Personne ne peut se résoudre à voir des jeunes s'éloigner de l'école, dans le silence de l'absentéisme larvé, puis systématique, ou dans l'épreuve des exclusions d'établissements. On sait bien que les facteurs du décrochage de l'école sont nécessairement divers et multiples, et les solutions ne peuvent être que variées, de longue haleine. Elles doivent engager l'action de tous les acteurs concernés.

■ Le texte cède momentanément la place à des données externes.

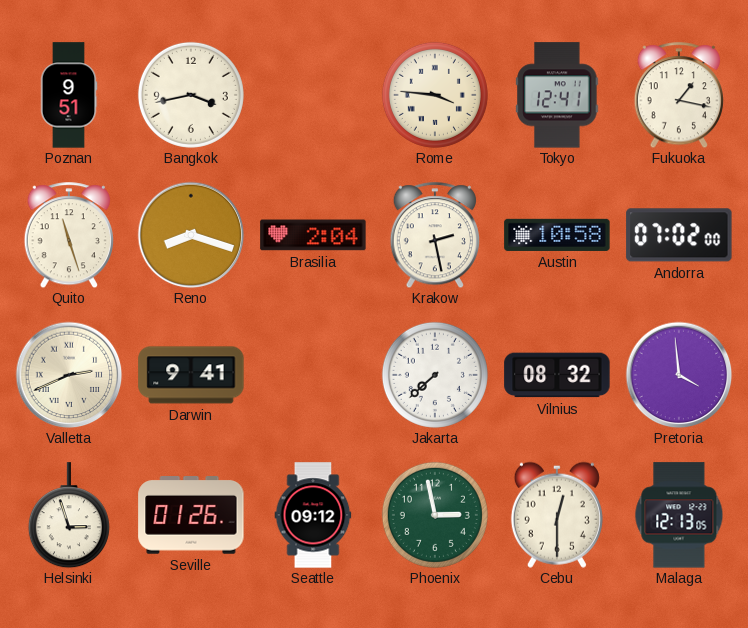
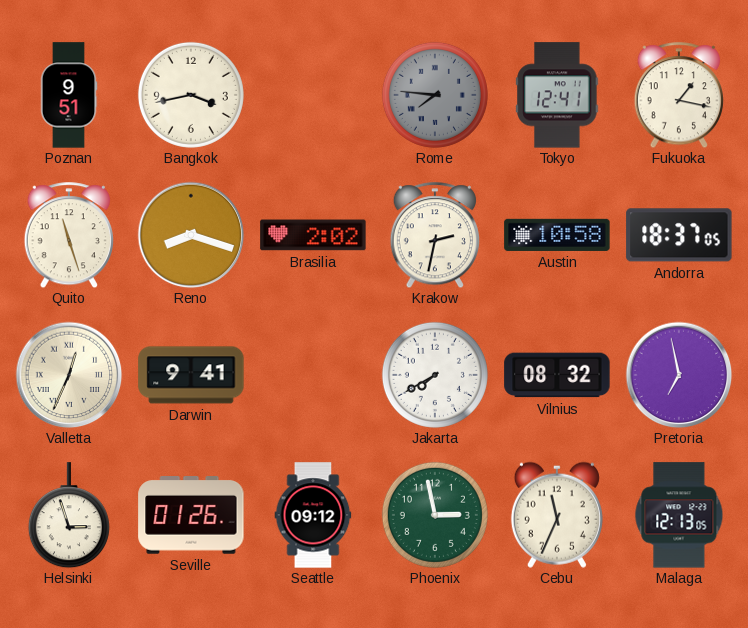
Rome: 3:46 -> 7:46
Rome dial: cream -> grey
Brasilia: 2:04 -> 2:02
Krakow: 2:28 -> 2:32
Andorra: 07:02 -> 18:37
Valletta: 2:41 -> 12:34
Jakarta: 7:38 -> 7:40
Pretoria: 3:59 -> 6:58
Cebu: 12:30 -> 11:34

Les apports des associations ont l'intérêt d'être en décalage avec l'école ordinaire. Elles peuvent intervenir au sein même de l'école, par des apports sur les relations entre élèves, ou encore sur le traitement de la difficulté scolaire. Elles peuvent également contribuer à la prise en charge de jeunes sortis sans qualification de la scolarité, pour les accompagner dans des démarches sur mesure. Elles participent ainsi à des réponses institutionnelles variées : mission de lutte contre le décrochage, atelier relais, micro lycée.

Voici deux actions menées en partenariat par un établissement scolaire et
une association : comment trouver la bonne formule pour accompagner des élèves dans les virages de leur parcours scolaire sans empiéter sur les responsabilités de chacun ?


Dans et autour d'un établissement scolaire : un travail d'équipe

Les coordonnatrices de la mission de lutte contre le décrochage scolaire implantée dans le lycée Heinrich-Nessel d'Haguenau (Bas-Rhin) s'appuient sur les ressources de cet établissement polyvalent, regroupant lycée général, technologique et centre de formation par l'apprentissage, ainsi que sur les associations de la commune. Rencontre avec ces différents acteurs.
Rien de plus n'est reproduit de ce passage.